Power consumption has become one of the premier issues in VLSI circuit design. There are two primary contributions to the total transient power dissipated by a CMOS inverter: dynamic power dissipation and short-circuit power dissipation [25]–[31]. Dynamic power dissipation is quantified by the familiar expression  $CV^2f$ , and in repeater chains is due to the input capacitance of each repeater. On the other hand, shortcircuit power is often neglected since the dynamic power is assumed to be dominant. As described below and in [25]–[31], the magnitude of the short-circuit power is both input signal and load dependent. It is shown in this section that short-circuit power can be a significant portion of the total transient power dissipation.

An analytical expression for the short circuit power dissipated by a single inverter driving a capacitive load with a ramp input signal is presented in Section VI-A. An analysis of the accuracy of this expression is presented in Section VI-B. A comparison of short-circuit power to the total transient power is made in Section VI-C. Finally, the total power dissipation in a repeater chain is considered in Section VI-D.

#### A. Short-Circuit Power in a CMOS Inverter

During the temporal region when the input signal is transitioning between  $V_{TN}$  and  $V_{DD} + V_{TP}$ , a dc current path exists between  $V_{DD}$  and ground.

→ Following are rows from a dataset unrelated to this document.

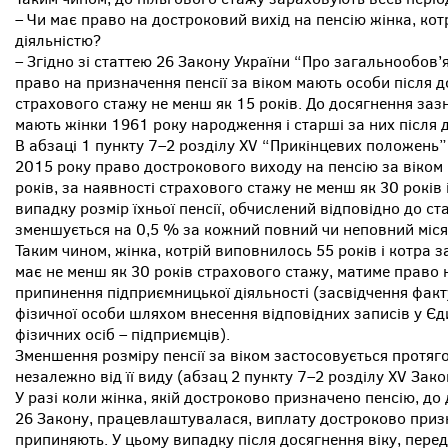
– Чи має право на достроковий вихід на пенсію жінка, к
діяльністю?
– Згідно зі статтею 26 Закону України “Про загальнообов
право на призначення пенсії за віком мають особи після до
страхового стажу не менш як 15 років. До досягнення зазн
мають жінки 1961 року народження і старші за них після д
В абзаці 1 пункту 7–2 розділу XV “Прикінцевих положень”
2015 року право дострокового виходу на пенсію за віком
років, за наявності страхового стажу не менш як 30 років 
випадку розмір їхньої пенсії, обчислений відповідно до ста
зменшується на 0,5 % за кожний повний чи неповний міся
Таким чином, жінка, котрій виповнилось 55 років і котра 
має не менш як 30 років страхового стажу, матиме право 
припинення підприємницької діяльності (засвідчення факт
фізичної особи шляхом внесення відповідних записів у Є
фізичних осіб – підприємців).
Зменшення розміру пенсії за віком застосовується протяго
незалежно від її виду (абзац 2 пункту 7–2 розділу XV Зако
У разі коли жінка, якій достроково призначено пенсію, до 
26 Закону, працевлаштувалася, виплату достроково призн
припиняють. У цьому випадку після досягнення віку, передб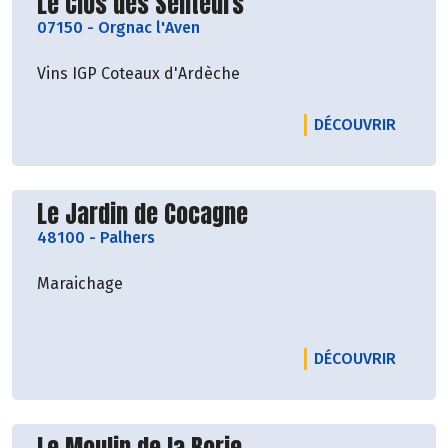
Découvrir le producteur
Le Clos des Senteurs
07150
-
Orgnac l'Aven
Vins IGP Coteaux d'Ardèche
LE PRO
DÉCOUVRIR
Découvrir le producteur
Le Jardin de Cocagne
48100
-
Palhers
Maraichage
LE PRO
DÉCOUVRIR
Découvrir le producteur
Le Moulin de la Borie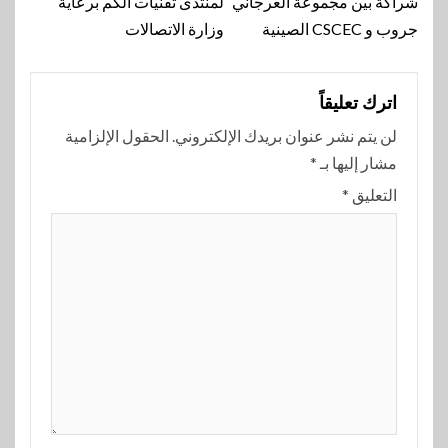
شراكة بين مجموعة العرجاني
لمنتدى تقنيات الكم برعاية
جروب و CSCEC الصينية
وزارة الاتصالات
اترك تعليقاً
لن يتم نشر عنوان بريدك الإلكتروني.
الحقول الإلزامية
مشار إليها بـ
*
التعليق
*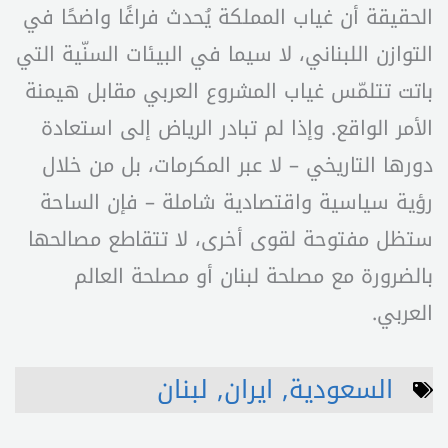
الحقيقة أن غياب المملكة يُحدث فراغًا واضحًا في
التوازن اللبناني، لا سيما في البيئات السنّية التي
باتت تتلمّس غياب المشروع العربي مقابل هيمنة
الأمر الواقع. وإذا لم تبادر الرياض إلى استعادة
دورها التاريخي – لا عبر المكرمات، بل من خلال
رؤية سياسية واقتصادية شاملة – فإن الساحة
ستظل مفتوحة لقوى أخرى، لا تتقاطع مصالحها
بالضرورة مع مصلحة لبنان أو مصلحة العالم
العربي.
السعودية
,
ايران
,
لبنان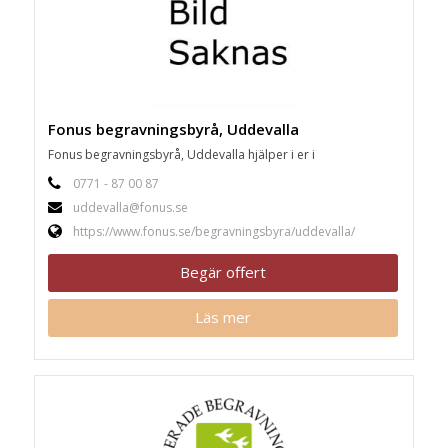
Fonus begravningsbyrå, Uddevalla
Fonus begravningsbyrå, Uddevalla hjälper i er i
0771 - 87 00 87
uddevalla@fonus.se
https://www.fonus.se/begravningsbyra/uddevalla/
Begär offert
Läs mer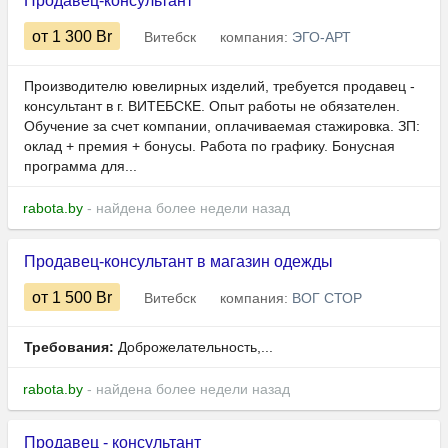
Продавец-консультант
от 1 300
Br
Витебск
компания:
ЭГО-АРТ
Производителю ювелирных изделий, требуется продавец -
консультант в г. ВИТЕБСКЕ. Опыт работы не обязателен.
Обучение за счет компании, оплачиваемая стажировка. ЗП:
оклад + премия + бонусы. Работа по графику. Бонусная
программа для...
rabota.by
- найдена более недели назад
Продавец-консультант в магазин одежды
от 1 500
Br
Витебск
компания:
ВОГ СТОР
Требования:
Доброжелательность,...
rabota.by
- найдена более недели назад
Продавец - консультант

The excess current dissipated during this region is called the short-circuit (or crossover) current [28]. Short-circuit current is due to a slow input transition, and for a balanced inverter, the peak current occurs near the middle of the input transition. The logic stage following a large *RC* load may dissipate significant amounts of short-circuit power due to the degraded waveform originating from the CMOS inverter driving an *RC* load (see Fig. 10). A pulse of shortcircuit current is exemplified by the solid line in the lower graph of Fig. 11, i.e., the SPICE-derived data.

The total short-circuit current  $I_{SC}$  can be estimated by modeling  $I_{SC}$  as a triangle. Therefore, the integral of  $I_{SC}$ 



Fig. 10. Nonstep input signal driving CMOS inverter stage creates short-circuit power in the following inverter stage.



Fig. 11. Graphical estimation of short-circuit current (0.8  $\mu m$  CMOS technology).

is the area of a triangle, (1/2) base × height. In terms of the short-circuit current, the height can be modeled as  $I_{\text{peak}}$  and the base can be modeled as  $t_{\text{base}}$  (see Fig. 11).  $I_{\text{peak}}$  is the maximum saturation current of the load transistor and depends on both  $V_{GS}$  and  $V_{DS}$ , therefore,  $I_{\text{peak}}$  is both input waveform and load dependent. The value of  $t_{\text{base}}$  is the time during which the P-channel and the N-channel transistors are both turned on,

TABLE III ESTIMATE OF SHORT-CIRCUIT POWER DISSIPATED BY A CMOS INVERTER (0.8  $\mu$ m CMOS Technology)

|                |             | Power      | % Error |     |
|----------------|-------------|------------|---------|-----|
| Load           | Load        | $V_{DD} =$ |         |     |
| Resistance     | Capacitance | f = 10     |         |     |
|                |             | Analytic   | SPICE   |     |
| 10 Ω           | .3 pF       | 1.4        | .99     | 41% |
| 10 Ω           | .5 pF       | 3.9        | 3.22    | 21% |
| 10 Ω           | 1 pF        | 12.4       | 11.1    | 12% |
| $100 \Omega$   | .3 pF       | 1.71       | 1.23    | 39% |
| $100 \ \Omega$ | .5 pF       | 4.68       | 3.83    | 22% |
| $100 \ \Omega$ | 1 pF        | 13.8       | 12.7    | 9%  |
| $1000 \Omega$  | .3 pF       | 5.85       | 5.2     | 12% |
| $1000 \Omega$  | .5 pF       | 13.0       | 12.2    | 7%  |
| 1000 Ω         | 1  pF       | 34.2       | 33.8    | 1%  |

permitting a dc current path to exist between  $V_{DD}$  and ground. This time occurs over the region,  $V_{TN} \leq V_{in} \leq V_{DD} + V_{TP}$ . Therefore,  $t_{\text{base}}$  is the difference between the time to reach the N-channel threshold voltage and the P-channel threshold voltage,  $|(t_{V_{TP}} - t_{V_{TN}})|$ . The area defined by this triangle is  $(1/2)I_{\text{peak}} \times t_{\text{base}}$ , which models the total short-circuit current  $I_{SC}$  sourced by a CMOS inverter due to a nonstep input signal [17], [29].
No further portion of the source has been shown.